Is Bill Clinton's sexual history fair game in the 2016 campaign? Donald Trump certainly thinks so.
"Hillary is an enabler," he said in one interview. "She's married to an abuser!" he said in another. "If she's going to play the woman card, it's all fair game," he added.
The sad thing is, he's right.
Hillary Clinton does play the gender card, relentlessly. She has frequently reminded voters that she would be the first female president and has cast herself as a champion of women's causes.
In September, at a college campus in Iowa, she pledged to fight sexual assault, saying: "I want to send a message to all of the survivors. Don't let anyone silence your voice.

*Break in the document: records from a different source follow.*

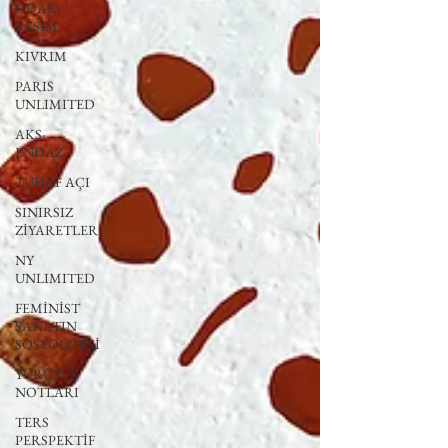
ODAK:
RESİM
KIVRIM
PARIS
UNLIMITED
AKS-
ENDAZ
TUHAF AÇI
SINIRSIZ
ZİYARETLER
NY
UNLIMITED
FEMİNİST
SANATIN
SOSYOLOJİSİ
YÜRÜYÜŞ
NOTLARI
TERS
PERSPEKTİF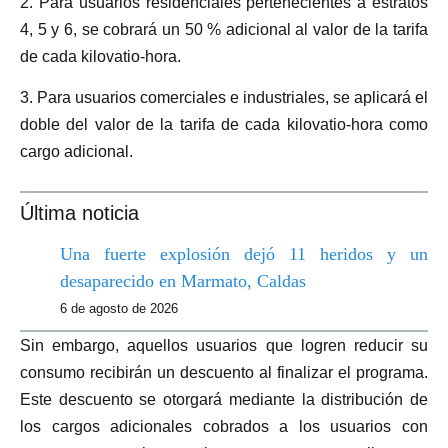
2. Para usuarios residenciales pertenecientes a estratos
4, 5 y 6, se cobrará un 50 % adicional al valor de la tarifa
de cada kilovatio-hora.
3. Para usuarios comerciales e industriales, se aplicará el
doble del valor de la tarifa de cada kilovatio-hora como
cargo adicional.
Última noticia
Una fuerte explosión dejó 11 heridos y un
desaparecido en Marmato, Caldas
6 de agosto de 2026
Sin embargo, aquellos usuarios que logren reducir su
consumo recibirán un descuento al finalizar el programa.
Este descuento se otorgará mediante la distribución de
los cargos adicionales cobrados a los usuarios con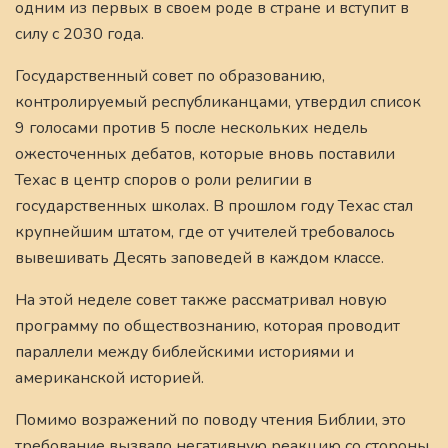
одним из первых в своем роде в стране и вступит в
силу с 2030 года.
Государственный совет по образованию,
контролируемый республиканцами, утвердил список
9 голосами против 5 после нескольких недель
ожесточенных дебатов, которые вновь поставили
Техас в центр споров о роли религии в
государственных школах. В прошлом году Техас стал
крупнейшим штатом, где от учителей требовалось
вывешивать Десять заповедей в каждом классе.
На этой неделе совет также рассматривал новую
программу по обществознанию, которая проводит
параллели между библейскими историями и
американской историей.
Помимо возражений по поводу чтения Библии, это
требование вызвало негативную реакцию со стороны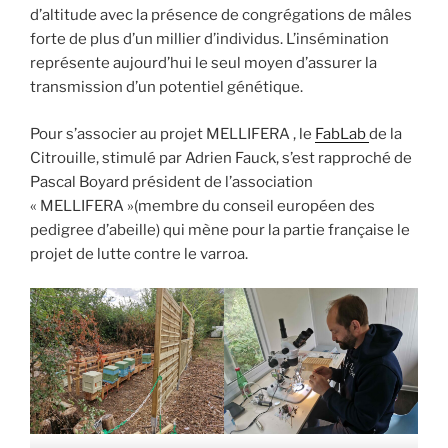
d’altitude avec la présence de congrégations de mâles
forte de plus d’un millier d’individus. L’insémination
représente aujourd’hui le seul moyen d’assurer la
transmission d’un potentiel génétique.
Pour s’associer au projet MELLIFERA , le
FabLab
de la
Citrouille, stimulé par Adrien Fauck, s’est rapproché de
Pascal Boyard président de l’association
« MELLIFERA »(membre du conseil européen des
pedigree d’abeille) qui mène pour la partie française le
projet de lutte contre le varroa.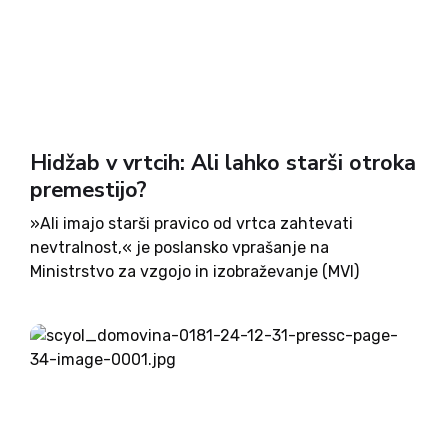
Hidžab v vrtcih: Ali lahko starši otroka
premestijo?
»Ali imajo starši pravico od vrtca zahtevati
nevtralnost,« je poslansko vprašanje na
Ministrstvo za vzgojo in izobraževanje (MVI)
naslovila poslanka NSi Vida Čadonič Špelič.Nanjo
so se namreč pred časom obrnili starši otroka, ki je
bil v enem od ljubljanskih javnih...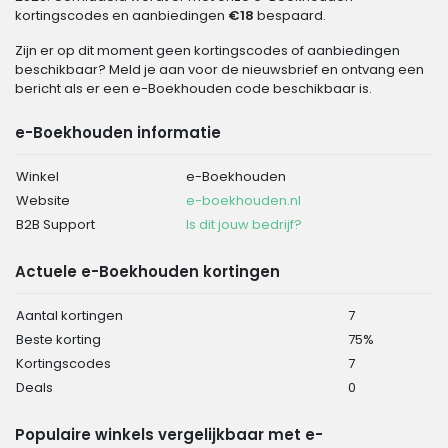
kortingscodes en aanbiedingen
€18
bespaard.
Zijn er op dit moment geen kortingscodes of aanbiedingen
beschikbaar? Meld je aan voor de nieuwsbrief en ontvang een
bericht als er een e-Boekhouden code beschikbaar is.
e-Boekhouden informatie
Winkel
e-Boekhouden
Website
e-boekhouden.nl
B2B Support
Is dit jouw bedrijf?
Actuele e-Boekhouden kortingen
Aantal kortingen
7
Beste korting
75%
Kortingscodes
7
Deals
0
Populaire winkels vergelijkbaar met e-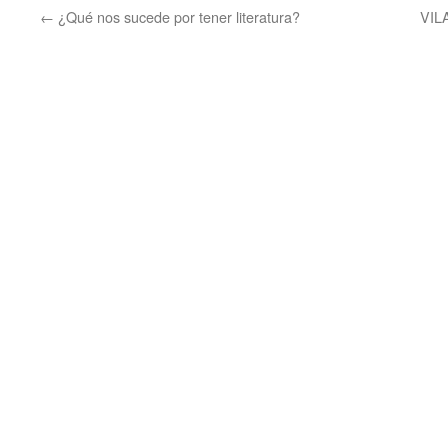
←
¿Qué nos sucede por tener literatura?
VIL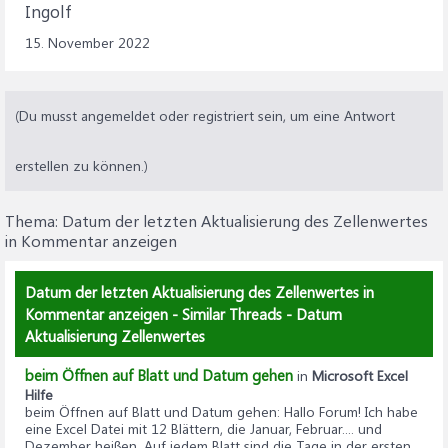
Ingolf
15. November 2022
(Du musst angemeldet oder registriert sein, um eine Antwort
erstellen zu können.)
Thema:
Datum der letzten Aktualisierung des Zellenwertes
in Kommentar anzeigen
Datum der letzten Aktualisierung des Zellenwertes in
Kommentar anzeigen - Similar Threads - Datum
Aktualisierung Zellenwertes
beim Öffnen auf Blatt und Datum gehen
in
Microsoft Excel
Hilfe
beim Öffnen auf Blatt und Datum gehen
: Hallo Forum! Ich habe
eine Excel Datei mit 12 Blättern, die Januar, Februar.... und
Dezember heißen. Auf jedem Blatt sind die Tage in der ersten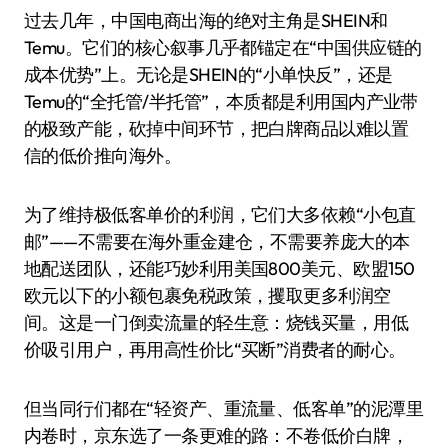
过去几年，中国电商出海的绝对主角是SHEIN和
Temu。它们的核心叙事几乎都锚定在“中国供应链的
成本优势”上。无论是SHEIN的“小单快反”，还是
Temu的“全托管/半托管”，本质都是利用国内产业带
的极致产能，砍掉中间环节，把白牌商品以难以置
信的低价推向海外。
为了维持极低客单价的利润，它们大多依赖“小包直
邮”——不需要在海外重金建仓，不需要养庞大的本
地配送团队，还能巧妙利用美国800美元、欧盟150
欧元以下的小额包裹免税政策，攫取更多利润空
间。这是一门倒卖流量的轻生意：烧钱买量，用低
价吸引用户，再用高性价比“买断”消费者的耐心。
但当同行们都在“轻资产、重流量、低客单”的泥潭里
内卷时，京东选了一条更难的路：不卷低价白牌，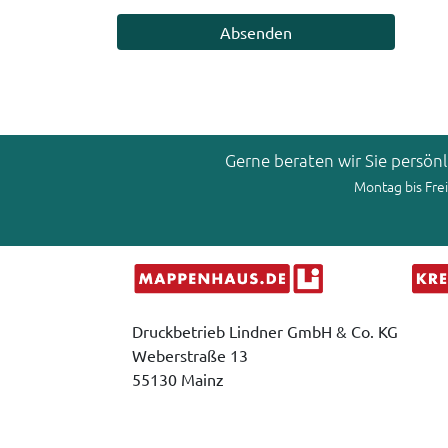
Gerne beraten wir Sie persön
Montag bis Frei
Druckbetrieb Lindner GmbH & Co. KG
Weberstraße 13
55130 Mainz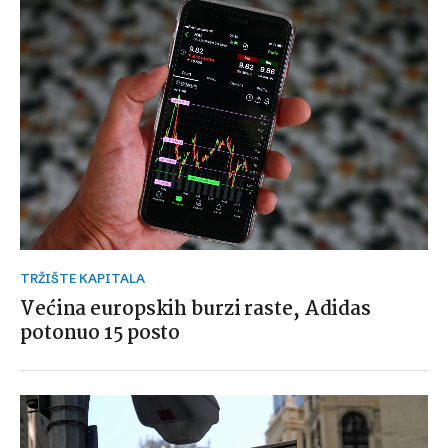
TRŽIŠTE KAPITALA
Većina europskih burzi raste, Adidas
potonuo 15 posto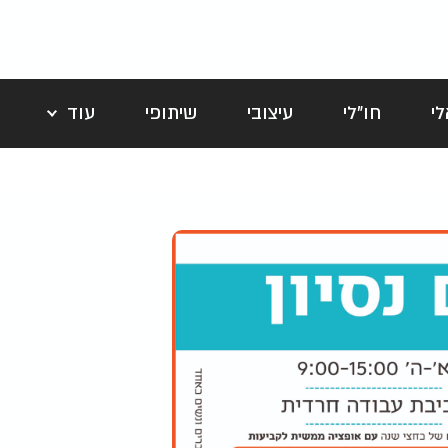
י
חו"לי
עיצובי
שיתופי
עוד
לה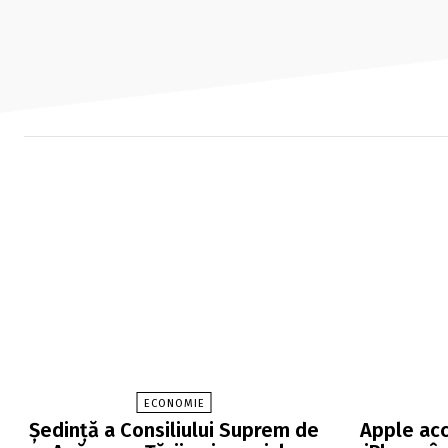
ECONOMIE
Şedinţă a Consiliului Suprem de
Apple acc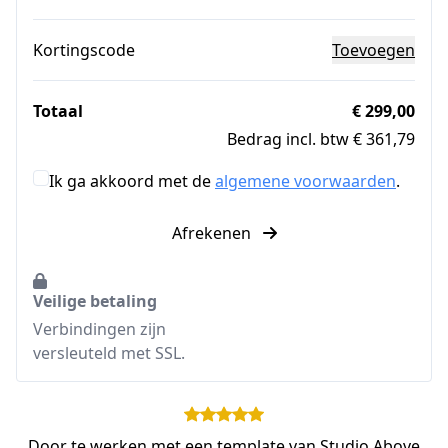
Kortingscode
Toevoegen
Totaal
€ 299,00
Bedrag incl. btw € 361,79
Ik ga akkoord met de
algemene voorwaarden
.
Afrekenen
Veilige betaling
Verbindingen zijn
versleuteld met SSL.
Door te werken met een template van Studio Above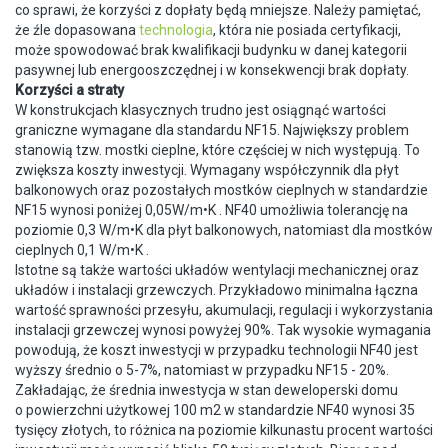
co sprawi, że korzyści z dopłaty będą mniejsze. Należy pamiętać,
że źle dopasowana
technologia
, która nie posiada certyfikacji,
może spowodować brak kwalifikacji budynku w danej kategorii
pasywnej lub energooszczędnej i w konsekwencji brak dopłaty.
Korzyści a straty
W konstrukcjach klasycznych trudno jest osiągnąć wartości
graniczne wymagane dla standardu NF15. Największy problem
stanowią tzw. mostki cieplne, które częściej w nich występują. To
zwiększa koszty inwestycji. Wymagany współczynnik dla płyt
balkonowych oraz pozostałych mostków cieplnych w standardzie
NF15 wynosi poniżej 0,05W/m•K . NF40 umożliwia tolerancję na
poziomie 0,3 W/m•K dla płyt balkonowych, natomiast dla mostków
cieplnych 0,1 W/m•K .
Istotne są także wartości układów wentylacji mechanicznej oraz
układów i instalacji grzewczych. Przykładowo minimalna łączna
wartość sprawności przesyłu, akumulacji, regulacji i wykorzystania
instalacji grzewczej wynosi powyżej 90%. Tak wysokie wymagania
powodują, że koszt inwestycji w przypadku technologii NF40 jest
wyższy średnio o 5-7%, natomiast w przypadku NF15 - 20%.
Zakładając, że średnia inwestycja w stan deweloperski domu
o powierzchni użytkowej 100 m2 w standardzie NF40 wynosi 35
tysięcy złotych, to różnica na poziomie kilkunastu procent wartości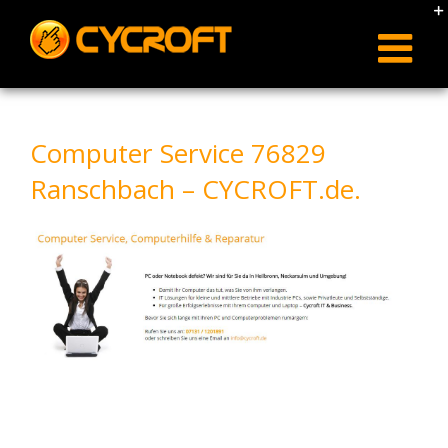
Skip
to
content
Computer Service 76829
Ranschbach – CYCROFT.de.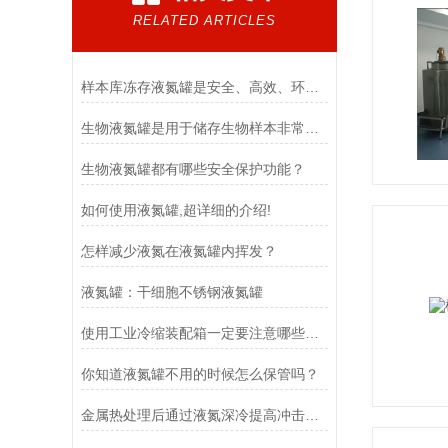
RELATED ARTICLES
样本库冻存液氮罐是安全、高效、环保的冻存解决方案
生物液氮罐是用于储存生物样本非常有用的工具
生物液氮罐都有哪些安全保护功能？
如何使用液氮罐,超详细的介绍!
怎样减少液氮在液氮罐内挥发？
液氮罐：干细胞不锈钢液氮罐
使用工业冷缩装配箱一定要注意哪些事情
你知道液氮罐不用的时候怎么保管吗？
金属热处理后通过液氮深冷提高冲击韧性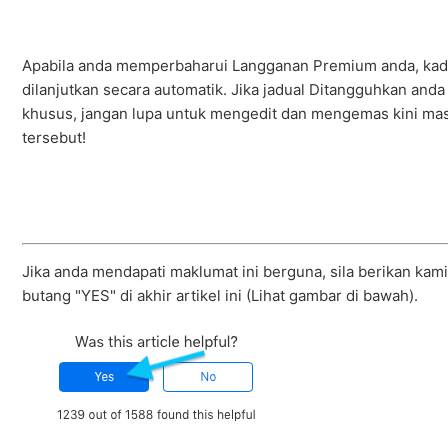
Apabila anda memperbaharui Langganan Premium anda, kad
dilanjutkan secara automatik. Jika jadual Ditangguhkan an
khusus, jangan lupa untuk mengedit dan mengemas kini ma
tersebut!
Jika anda mendapati maklumat ini berguna, sila berikan k
butang "YES" di akhir artikel ini (Lihat gambar di bawah).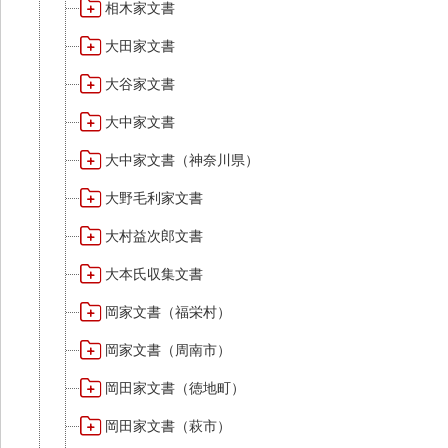
相木家文書
大田家文書
大谷家文書
大中家文書
大中家文書（神奈川県）
大野毛利家文書
大村益次郎文書
大本氏収集文書
岡家文書（福栄村）
岡家文書（周南市）
岡田家文書（徳地町）
岡田家文書（萩市）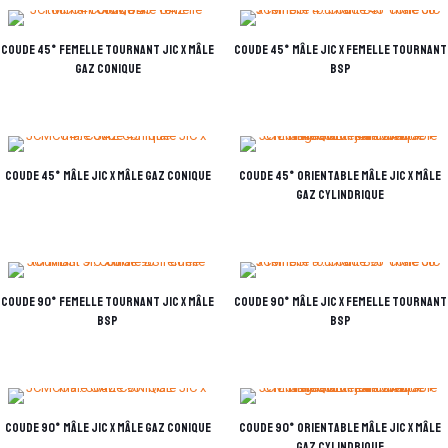
Coude 45° femelle tournant JIC x mâle
Coude 45° mâle JIC x femelle tournant
Gaz conique
BSP
Coude 45° mâle JIC x mâle GAZ Conique
Coude 45° orientable mâle JIC x mâle
Gaz cylindrique
Coude 90° femelle tournant JIC x mâle
Coude 90° mâle JIC x femelle tournant
BSP
BSP
Coude 90° mâle JIC x mâle Gaz conique
Coude 90° orientable mâle JIC x mâle
Gaz cylindrique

You have the right to be heard, the right to be believed, and we are with you as you go forward."
Then she sent her husband, former President Bill Clinton, onto the campaign trail. Although he's now beloved by millions, he's both an asset and a potential liability. He was impeached in 1998 after an illicit affair with a 22-year-old White House intern, Monica Lewinsky. He was sued for sexual harassment by a former Arkansas state employee, Paula Jones (he settled with no acknowledgment of guilt). And he was accused of rape by a former campaign volunteer, Juanita Broaddrick; the charge was never adjudicated because Broaddrick waited 21 years before making it.
Last month, a young woman at a town meeting in New Hampshire confronted Hillary Clinton about those cases. If survivors have the right to be believed, she asked, what about Bill Clinton's accusers?
The candidate looked stunned for a moment, then answered: "I would say that everybody should be believed at first — until they are disbelieved based on evidence."
Is there a wide enough gap between Hillary Clinton's rhetoric and Bill Clinton's record to make this a legitimate issue in the campaign? Sure.
This isn't about Bill Clinton's philandering; voters decided what they thought about that long ago. And it would be grotesque to blame his wife for sins he committed against her.
But it's reasonable to ask whether Bill Clinton, a public figure acting as a surrogate for his wife, lived up to her 2016 standards for treating potential survivors of sexual abuse.
The answer is: He didn't. Twenty years ago, Bill Clinton and his associates did their best to discredit his accusers. The pithiest, as usual, was James Carville, who said of Paula Jones: "If you drag a hundred-dollar bill through a trailer park, you never know what you'll find."
It's reasonable, as well, to ask what role Hillary Clinton played in those cases. But on that count, the evidence is thin.
She told a friend, Diane Blair, that Monica Lewinsky was a "loony tune" — but that was a private comment that surfaced years later, not a public slam. And at the time, Bill Clinton had falsely assured her that Lewinsky was lying and that there had been no sexual relationship.
As far as is known, Hillary Clinton didn't throw herself in the way of her husband's attack dogs. She didn't speak out in defense of his accusers. She didn't resign as first lady. She remained doggedly loyal to her faithless husband — often through gritted teeth.
Does that make her an "enabler?" Suggesting, in effect, that Hillary Clinton had a duty to desert her husband is a pretty tough standard to demand of any spouse.
Now, 20 years later, Clinton is pulling out the usual playbook: Insist that there's nothing here to see. Accuse your critics of partisanship (perfectly true, in this case). Argue that the campaign should focus on current problems, not old ones (also perfectly true). And warn your opponents that they've chosen the wrong strategy.
"If [Trump] wants to engage in personal attacks from the past, that's his prerogative," she said Sunday. "It's been fair game going back to the Republicans for some years. They can do it again if they want to.… I think it's a dead end, [a] blind alley for them."
But Trump, whose record as a champion of women exists mostly in his imagination, shows no sign of relenting.
"I haven't even started in on her yet," he bragged on Monday.
And even if a more gentlemanly Republican wins the GOP nomination, conservative activists are certain to keep the questions alive.
Because Hillary Clinton is a candidate, every part of her record qualifies as fair game. And if she continues to deploy her husband as a spokesman, his record is fair game, too. Sooner or later, Clinton needs to confront the past, talk about it — and then try to move on.